Stored data entries:

════

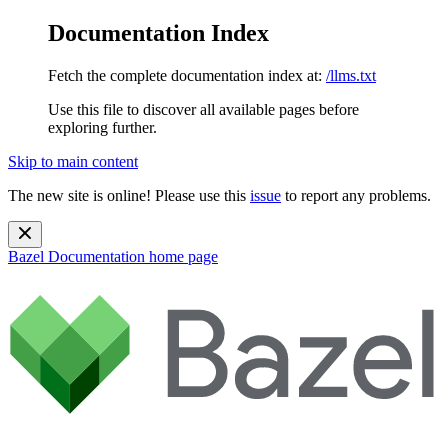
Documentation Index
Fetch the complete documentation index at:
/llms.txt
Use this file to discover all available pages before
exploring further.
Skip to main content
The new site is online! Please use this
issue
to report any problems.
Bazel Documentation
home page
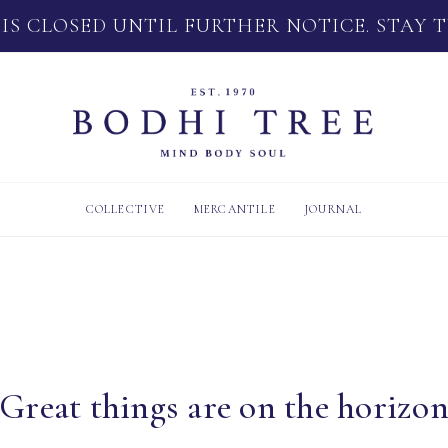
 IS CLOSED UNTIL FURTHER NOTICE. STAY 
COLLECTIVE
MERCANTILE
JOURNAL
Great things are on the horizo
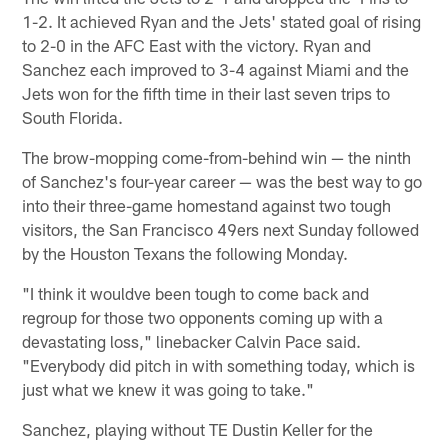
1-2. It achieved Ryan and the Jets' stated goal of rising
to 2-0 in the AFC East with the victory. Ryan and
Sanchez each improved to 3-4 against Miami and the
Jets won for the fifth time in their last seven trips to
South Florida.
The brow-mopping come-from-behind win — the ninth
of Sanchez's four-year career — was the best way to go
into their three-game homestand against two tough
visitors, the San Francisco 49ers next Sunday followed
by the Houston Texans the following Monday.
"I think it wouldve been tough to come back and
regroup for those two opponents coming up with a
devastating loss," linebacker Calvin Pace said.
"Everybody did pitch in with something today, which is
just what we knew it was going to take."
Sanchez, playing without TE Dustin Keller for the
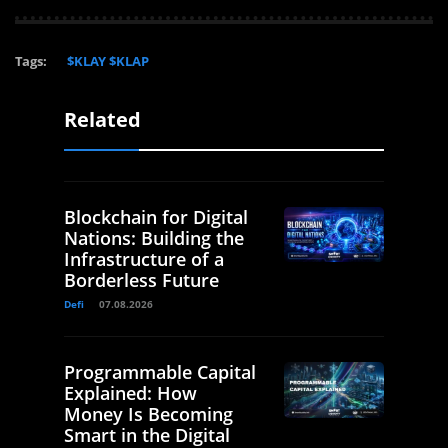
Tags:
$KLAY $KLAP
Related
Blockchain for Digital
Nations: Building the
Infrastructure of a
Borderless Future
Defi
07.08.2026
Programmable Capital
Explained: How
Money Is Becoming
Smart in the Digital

════

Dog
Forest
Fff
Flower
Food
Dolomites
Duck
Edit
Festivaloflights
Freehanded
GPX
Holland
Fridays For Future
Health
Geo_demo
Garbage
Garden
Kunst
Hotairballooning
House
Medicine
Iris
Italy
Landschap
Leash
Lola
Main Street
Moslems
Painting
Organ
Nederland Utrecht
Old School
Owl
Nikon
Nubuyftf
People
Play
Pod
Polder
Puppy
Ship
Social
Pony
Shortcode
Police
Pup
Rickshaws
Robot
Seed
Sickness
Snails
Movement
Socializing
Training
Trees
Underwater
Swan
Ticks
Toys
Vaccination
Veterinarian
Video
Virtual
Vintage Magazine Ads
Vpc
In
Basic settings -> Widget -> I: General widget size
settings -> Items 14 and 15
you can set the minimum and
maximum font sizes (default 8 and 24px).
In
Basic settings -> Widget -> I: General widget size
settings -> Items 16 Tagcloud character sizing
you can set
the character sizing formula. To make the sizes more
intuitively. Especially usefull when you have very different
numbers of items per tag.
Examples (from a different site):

════

**Assignment:** The answer should be all lines from the entries above that hold the word "Sanchez".

**Task answer:**
Sanchez each improved to 3-4 against Miami and the
of Sanchez's four-year career — was the best way to go
Sanchez, playing without TE Dustin Keller for the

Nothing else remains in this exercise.